The records of the Courts of Great Sessions for Wales, 1536-1736 show that Welsh custom was more important than English law. Custom provided a framework of responding to witches and witchcraft in such a way that interpersonal and communal harmony was maintained, Showing to regard to the importance of honour, social place and cultural status. Even when found guilty, execution did not occur.

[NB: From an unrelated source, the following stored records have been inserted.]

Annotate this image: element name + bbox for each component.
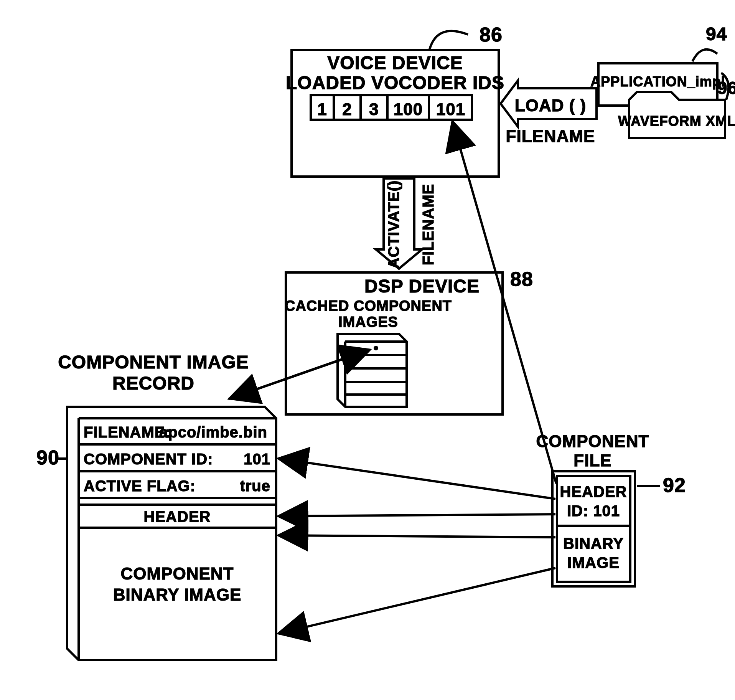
vocoder-id-row: 1 2 3 100 101 [311, 95, 472, 120]
svg-line-27 [279, 568, 555, 633]
cir-active-value: true [240, 477, 270, 494]
voice-device: VOICE DEVICE LOADED VOCODER IDS 1 2 3 10… [286, 23, 504, 177]
cir-filename-value: apco/imbe.bin [159, 424, 267, 441]
cir-binary-1: COMPONENT [121, 564, 234, 583]
cf-ref: 92 [663, 474, 686, 496]
load-arrow: LOAD ( ) FILENAME [501, 81, 597, 145]
application-label: APPLICATION_impl [590, 74, 725, 89]
activate-sublabel: FILENAME [420, 184, 437, 265]
cir-compid-value: 101 [244, 451, 270, 467]
cir-filename-label: FILENAME: [84, 424, 171, 441]
dsp-ref: 88 [510, 268, 533, 290]
cached-stack-icon [338, 334, 407, 407]
vocoder-id-4: 101 [436, 100, 465, 119]
dsp-title: DSP DEVICE [364, 276, 480, 296]
cf-binary-2: IMAGE [567, 554, 620, 571]
dsp-cached-1: CACHED COMPONENT [285, 298, 452, 314]
svg-line-24 [279, 459, 555, 499]
cf-header: HEADER [560, 483, 627, 500]
vocoder-id-1: 2 [342, 100, 352, 119]
application-ref: 94 [706, 24, 727, 44]
activate-label: ACTIVATE() [385, 180, 402, 269]
activate-arrow: ACTIVATE() FILENAME [376, 178, 437, 269]
dsp-cached-2: IMAGES [338, 314, 398, 330]
voice-device-ref: 86 [480, 23, 503, 46]
cir-header-label: HEADER [144, 508, 211, 525]
cir-active-label: ACTIVE FLAG: [84, 477, 196, 494]
load-sublabel: FILENAME [506, 127, 595, 145]
cir-title1: COMPONENT IMAGE [58, 352, 249, 372]
waveform-label: WAVEFORM XML [618, 113, 735, 129]
vocoder-id-2: 3 [369, 100, 379, 119]
vocoder-id-3: 100 [394, 100, 423, 119]
cir-binary-2: BINARY IMAGE [113, 585, 242, 604]
component-image-record: COMPONENT IMAGE RECORD FILENAME: apco/im… [36, 352, 276, 660]
vocoder-id-0: 1 [317, 100, 327, 119]
voice-device-title1: VOICE DEVICE [327, 53, 463, 73]
waveform-ref: 96 [717, 78, 735, 98]
cf-header-id: ID: 101 [567, 502, 620, 519]
cir-ref: 90 [36, 446, 59, 469]
load-label: LOAD ( ) [515, 96, 586, 115]
cir-title2: RECORD [112, 373, 194, 393]
voice-device-title2: LOADED VOCODER IDS [286, 73, 504, 93]
cf-title1: COMPONENT [536, 432, 649, 451]
svg-point-11 [374, 346, 378, 350]
dsp-device: DSP DEVICE CACHED COMPONENT IMAGES 88 [285, 268, 533, 414]
svg-line-25 [279, 514, 555, 516]
cf-binary-1: BINARY [563, 535, 624, 552]
cir-compid-label: COMPONENT ID: [84, 451, 213, 467]
component-file: COMPONENT FILE HEADER ID: 101 BINARY IMA… [536, 432, 686, 586]
cf-title2: FILE [573, 451, 611, 470]
svg-line-26 [279, 535, 555, 537]
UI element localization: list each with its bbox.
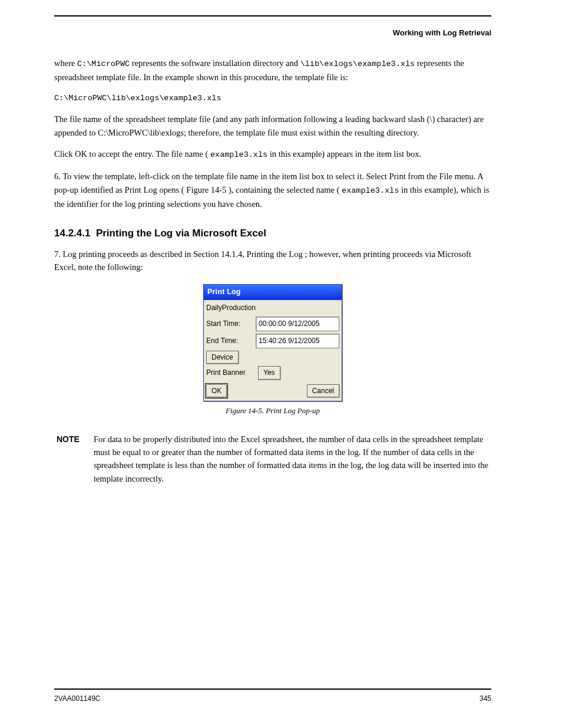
- end-time-label: End Time:: [206, 335, 252, 347]
- device-button[interactable]: Device: [206, 351, 239, 364]
- dialog-title-bar: Print Log: [204, 285, 342, 299]
- text: in this example) appears in the item lis…: [270, 149, 421, 159]
- note-label: NOTE: [57, 433, 80, 446]
- install-dir-path: C:\MicroPWC: [77, 60, 130, 68]
- section-title: Printing the Log via Microsoft Excel: [96, 228, 266, 239]
- template-relpath: \lib\exlogs\example3.xls: [300, 60, 415, 68]
- paragraph-append-rule: The file name of the spreadsheet templat…: [54, 113, 491, 139]
- template-filename: example3.xls: [210, 150, 267, 159]
- footer-doc-id: 2VAA001149C: [54, 693, 101, 704]
- text: 7. Log printing proceeds as described in: [54, 249, 193, 259]
- section-reference: Section 14.1.4, Printing the Log: [193, 249, 303, 259]
- section-heading: 14.2.4.1 Printing the Log via Microsoft …: [54, 226, 491, 241]
- page-header: Working with Log Retrieval: [54, 27, 491, 39]
- section-number: 14.2.4.1: [54, 228, 90, 239]
- figure-reference: Figure 14-5: [186, 185, 226, 195]
- text: Click OK to accept the entry. The file n…: [54, 149, 208, 159]
- paragraph-step7: 7. Log printing proceeds as described in…: [54, 248, 491, 274]
- start-time-label: Start Time:: [206, 318, 252, 330]
- template-filename: example3.xls: [342, 186, 399, 195]
- end-time-field[interactable]: 15:40:26 9/12/2005: [256, 334, 339, 348]
- dialog-log-name: DailyProduction: [206, 301, 339, 315]
- full-template-path: C:\MicroPWC\lib\exlogs\example3.xls: [54, 93, 491, 105]
- ok-button[interactable]: OK: [206, 384, 227, 398]
- top-rule: [54, 15, 491, 17]
- paragraph-path-intro: where C:\MicroPWC represents the softwar…: [54, 57, 491, 84]
- print-log-dialog: Print Log DailyProduction Start Time: 00…: [203, 284, 342, 401]
- text: where: [54, 58, 77, 68]
- figure-caption: Figure 14-5. Print Log Pop-up: [54, 405, 491, 417]
- print-banner-toggle[interactable]: Yes: [258, 366, 280, 380]
- paragraph-step6: 6. To view the template, left-click on t…: [54, 170, 491, 210]
- cancel-button[interactable]: Cancel: [307, 384, 339, 398]
- start-time-field[interactable]: 00:00:00 9/12/2005: [256, 317, 339, 331]
- text: represents the software installation dir…: [132, 58, 300, 68]
- print-banner-label: Print Banner: [206, 367, 254, 378]
- text: ), containing the selected name (: [229, 185, 339, 195]
- footer-rule: [54, 689, 491, 690]
- footer-page-number: 345: [480, 693, 491, 704]
- note-body: For data to be properly distributed into…: [94, 433, 491, 486]
- paragraph-click-ok: Click OK to accept the entry. The file n…: [54, 147, 491, 162]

Becoming king in 1603, James I brought to England and Scotland continental explanations of witchcraft. He set out the much stiffer Witchcraft Act 1603, which made it a felony under common law. One goal was to divert suspicion away from male homosociality among the elite, and focus fear on female communities and large gatherings of women. He thought they threatened his political power so he laid the foundation for witchcraft and occultism policies, especially in Scotland. The point was that a widespread belief in the conspiracy of witches and a witches' Sabbath with the devil deprived women of political influence. Occult power was supposedly a womanly trait because women were weaker and more susceptible to the devil.
Enlightenment attitudes after 1700 made a mockery of beliefs in witches. The Witchcraft Act 1735 marked a complete reversal in attitudes. Penalties for the practice of witchcraft as traditionally constituted, which by that time was considered by many influential figures to be an impossible crime, were replaced by penalties for the pretence of witchcraft. A person who claimed to have the power to call up spirits, or foretell the future, or cast spells, or discover the whereabouts of stolen goods, was to be punished as a vagrant and a con artist, subject to fines and imprisonment.
Historians Keith Thomas and his student Alan Macfarlane revolutionised the study of witchcraft by combining historical research with concepts drawn from anthropology. They argued that English witchcraft, like African witchcraft, was endemic rather than epidemic. Older women were the favorite targets because they were marginal, dependent members of the community and therefore more likely to arouse feelings of both hostility and guilt, and less likely to have defenders of importance inside the community. Witchcraft accusations were the village's reaction to the breakdown of its internal community, coupled with the emergence of a newer set of values that was generating psychic stress.